Kirk Knoernschild (who has created an interesting utility called JarAnalyzer that identifies dependencies among jar files) questioned how it could be possible to manage all the dependencies at lower-than-jar (like package) levels – aren’t there just too many dependencies?  Nah…

All dependencies, at any level, roll up from specific lines of code. And yes, if you take a flat view of the world, there are an impossible number of dependencies to control.

However if you use the package hierarchy not just as an extension of the file-system, but as a “design” (or whatever term you prefer, I like “structural control”) medium, then the principle of divide-and-conquer can work as in any engineering discipline. If, at every point in the package hierarchy you have a “mind-sized-chunk” of design breakout, a scaleable design process is possible since the volume of dependencies to be controlled is drastically reduced.

For example, if we have a flat (i.e. just one level of “hierarchy”) package design, and in a development iteration Class A.B becomes newly dependent on class X.Y, this has no “design” impact if there was already a dependency from any class in package A to any class in package X.

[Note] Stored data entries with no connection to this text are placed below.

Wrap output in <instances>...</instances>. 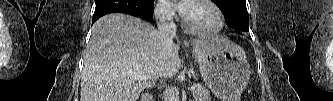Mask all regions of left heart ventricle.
I'll return each instance as SVG.
<instances>
[{"label":"left heart ventricle","mask_w":333,"mask_h":101,"mask_svg":"<svg viewBox=\"0 0 333 101\" xmlns=\"http://www.w3.org/2000/svg\"><path fill=\"white\" fill-rule=\"evenodd\" d=\"M184 17L188 25L198 31H211L217 25L215 12L201 2H189Z\"/></svg>","instance_id":"b2bd125f"}]
</instances>
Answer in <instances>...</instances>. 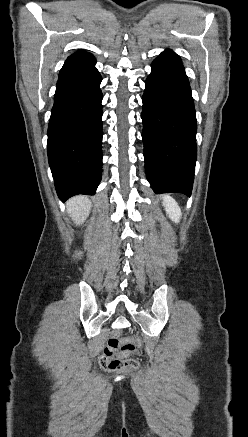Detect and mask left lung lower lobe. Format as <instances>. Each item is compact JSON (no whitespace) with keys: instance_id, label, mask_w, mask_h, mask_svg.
<instances>
[{"instance_id":"0a47b994","label":"left lung lower lobe","mask_w":248,"mask_h":437,"mask_svg":"<svg viewBox=\"0 0 248 437\" xmlns=\"http://www.w3.org/2000/svg\"><path fill=\"white\" fill-rule=\"evenodd\" d=\"M142 101L146 176L155 193L191 195L196 146V114L183 64L156 58Z\"/></svg>"}]
</instances>
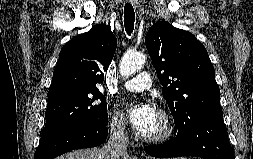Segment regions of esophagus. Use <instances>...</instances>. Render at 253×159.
I'll use <instances>...</instances> for the list:
<instances>
[{
  "mask_svg": "<svg viewBox=\"0 0 253 159\" xmlns=\"http://www.w3.org/2000/svg\"><path fill=\"white\" fill-rule=\"evenodd\" d=\"M134 7H137L138 1L137 0H128Z\"/></svg>",
  "mask_w": 253,
  "mask_h": 159,
  "instance_id": "esophagus-1",
  "label": "esophagus"
}]
</instances>
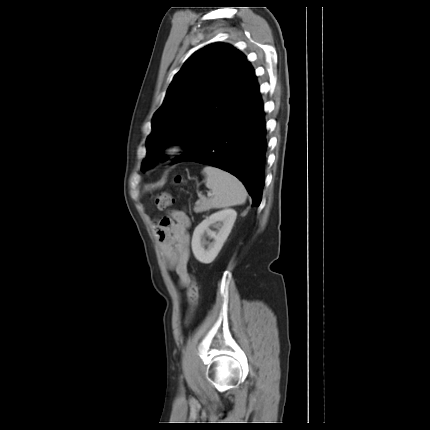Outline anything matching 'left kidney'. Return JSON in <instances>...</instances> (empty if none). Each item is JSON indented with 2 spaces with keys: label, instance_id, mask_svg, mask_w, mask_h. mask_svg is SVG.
<instances>
[{
  "label": "left kidney",
  "instance_id": "1",
  "mask_svg": "<svg viewBox=\"0 0 430 430\" xmlns=\"http://www.w3.org/2000/svg\"><path fill=\"white\" fill-rule=\"evenodd\" d=\"M236 216L234 209L220 210L211 214L195 228L191 245L193 254L199 262L209 264L214 261L232 230ZM212 225L218 230L217 232L209 229ZM205 232L213 242L209 243L205 240ZM205 245L208 246L207 249Z\"/></svg>",
  "mask_w": 430,
  "mask_h": 430
}]
</instances>
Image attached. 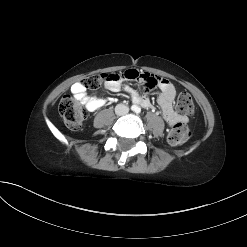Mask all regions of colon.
I'll use <instances>...</instances> for the list:
<instances>
[{
	"label": "colon",
	"instance_id": "1",
	"mask_svg": "<svg viewBox=\"0 0 247 247\" xmlns=\"http://www.w3.org/2000/svg\"><path fill=\"white\" fill-rule=\"evenodd\" d=\"M109 74L90 75L83 80L82 84L85 89H98L104 86V80ZM176 109L181 115H191L194 112L192 97L186 92L180 93L176 101ZM58 110L65 125L70 130H78L86 118L82 103L69 95L62 97ZM189 135L190 131L187 124L181 121L171 129L167 140L170 145L177 146L183 144L189 138Z\"/></svg>",
	"mask_w": 247,
	"mask_h": 247
}]
</instances>
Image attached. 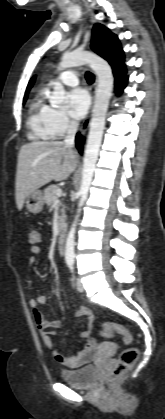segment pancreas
<instances>
[{
    "label": "pancreas",
    "instance_id": "obj_1",
    "mask_svg": "<svg viewBox=\"0 0 165 419\" xmlns=\"http://www.w3.org/2000/svg\"><path fill=\"white\" fill-rule=\"evenodd\" d=\"M58 189H60L58 185H50L47 188H45V190H44V202L48 206H51L54 202H56V200H57L56 191ZM65 218H66V216H65L64 208H63L62 209V214H61L60 219H59L60 229H62L64 227Z\"/></svg>",
    "mask_w": 165,
    "mask_h": 419
}]
</instances>
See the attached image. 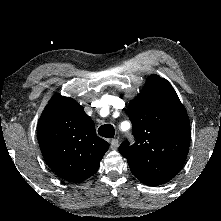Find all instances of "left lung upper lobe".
Masks as SVG:
<instances>
[{"instance_id": "left-lung-upper-lobe-1", "label": "left lung upper lobe", "mask_w": 221, "mask_h": 221, "mask_svg": "<svg viewBox=\"0 0 221 221\" xmlns=\"http://www.w3.org/2000/svg\"><path fill=\"white\" fill-rule=\"evenodd\" d=\"M128 116L136 139L125 140L119 152L131 172L149 186L164 184L182 168L190 145V121L171 84L151 75L130 102Z\"/></svg>"}]
</instances>
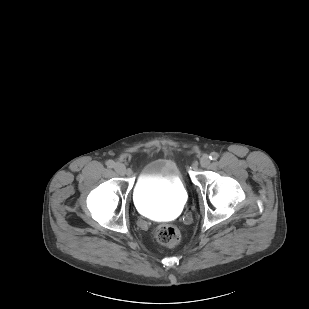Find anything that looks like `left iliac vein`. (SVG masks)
Instances as JSON below:
<instances>
[{
	"mask_svg": "<svg viewBox=\"0 0 309 309\" xmlns=\"http://www.w3.org/2000/svg\"><path fill=\"white\" fill-rule=\"evenodd\" d=\"M210 164V158L207 154L203 155L200 159L201 167H207Z\"/></svg>",
	"mask_w": 309,
	"mask_h": 309,
	"instance_id": "1",
	"label": "left iliac vein"
}]
</instances>
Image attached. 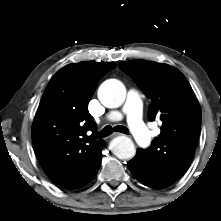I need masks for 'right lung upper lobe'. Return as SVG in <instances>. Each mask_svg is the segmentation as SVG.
Segmentation results:
<instances>
[{"instance_id":"right-lung-upper-lobe-1","label":"right lung upper lobe","mask_w":221,"mask_h":221,"mask_svg":"<svg viewBox=\"0 0 221 221\" xmlns=\"http://www.w3.org/2000/svg\"><path fill=\"white\" fill-rule=\"evenodd\" d=\"M115 67L112 62L94 61L66 65L44 91L32 141L43 170L61 187H81L100 159L104 141L97 140L87 106L99 80Z\"/></svg>"}]
</instances>
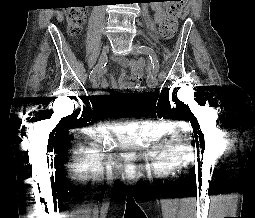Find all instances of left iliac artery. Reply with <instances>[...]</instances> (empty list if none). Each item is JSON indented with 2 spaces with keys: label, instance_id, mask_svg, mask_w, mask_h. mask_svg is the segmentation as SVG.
I'll return each mask as SVG.
<instances>
[{
  "label": "left iliac artery",
  "instance_id": "1",
  "mask_svg": "<svg viewBox=\"0 0 255 218\" xmlns=\"http://www.w3.org/2000/svg\"><path fill=\"white\" fill-rule=\"evenodd\" d=\"M140 52L149 56L152 65L151 77L156 76L159 71V61L156 52L147 46H140Z\"/></svg>",
  "mask_w": 255,
  "mask_h": 218
}]
</instances>
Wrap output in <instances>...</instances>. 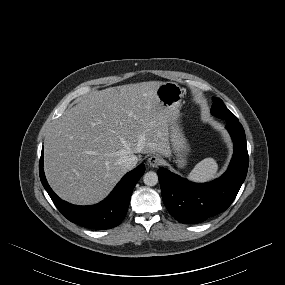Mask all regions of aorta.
<instances>
[{"label": "aorta", "mask_w": 285, "mask_h": 285, "mask_svg": "<svg viewBox=\"0 0 285 285\" xmlns=\"http://www.w3.org/2000/svg\"><path fill=\"white\" fill-rule=\"evenodd\" d=\"M143 181L147 186H155L158 183V175L155 172H147L143 176Z\"/></svg>", "instance_id": "1"}]
</instances>
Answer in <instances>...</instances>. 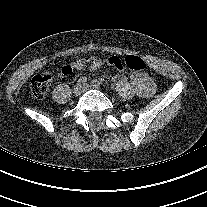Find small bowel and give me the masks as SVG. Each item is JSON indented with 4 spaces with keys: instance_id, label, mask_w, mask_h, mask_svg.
I'll return each mask as SVG.
<instances>
[{
    "instance_id": "obj_1",
    "label": "small bowel",
    "mask_w": 207,
    "mask_h": 207,
    "mask_svg": "<svg viewBox=\"0 0 207 207\" xmlns=\"http://www.w3.org/2000/svg\"><path fill=\"white\" fill-rule=\"evenodd\" d=\"M108 63L112 65L113 67L117 69H122V61L119 57L112 56L108 59H92L88 63H85L83 61H76L74 63V67L77 70H96L100 68L103 64ZM69 72L65 71H60L59 76L64 77ZM118 79L123 83V84H133L136 87L137 93L142 96V97H149L152 95V93L155 90V83L152 78H150L146 74H134L131 76L130 82L126 81L121 76H118Z\"/></svg>"
}]
</instances>
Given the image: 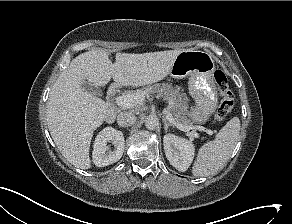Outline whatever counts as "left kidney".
<instances>
[{
  "instance_id": "1",
  "label": "left kidney",
  "mask_w": 292,
  "mask_h": 224,
  "mask_svg": "<svg viewBox=\"0 0 292 224\" xmlns=\"http://www.w3.org/2000/svg\"><path fill=\"white\" fill-rule=\"evenodd\" d=\"M163 143L165 155L171 165L178 171L185 172L194 158L193 143L174 134H166Z\"/></svg>"
}]
</instances>
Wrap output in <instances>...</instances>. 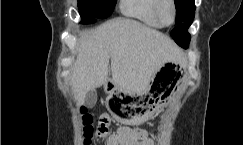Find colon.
Returning a JSON list of instances; mask_svg holds the SVG:
<instances>
[{"mask_svg":"<svg viewBox=\"0 0 243 145\" xmlns=\"http://www.w3.org/2000/svg\"><path fill=\"white\" fill-rule=\"evenodd\" d=\"M81 113L82 123L84 125L85 145L90 144L91 138L93 137L94 133L100 138H105L109 134V118L107 116L100 117L97 128L94 131L92 127V116L87 114L84 108L81 109Z\"/></svg>","mask_w":243,"mask_h":145,"instance_id":"5ec220e1","label":"colon"}]
</instances>
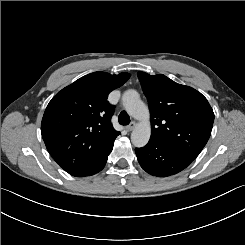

The volume of notable design changes is further reduced dramatically if we use a hierarchical package design since a new code-level dependency is now notable only if it creates a new dependency between 2 high-level packages *.P.Q.* and *.P.R.* if none of the code in any of the subpackages of Q previously depended on any of the code in any of the subpackages of R.

Controlling this quantity of dependencies is possible if you have a way of *seeing* how the dependencies roll up through the package hierarchy and a way to automatically detect the introduction of a notable dependency (Structure101 does this, naturally).

Of course, whether you want to keep the structure as-is on a project in which it has been out of control for a long time is a whole other question… more on this later.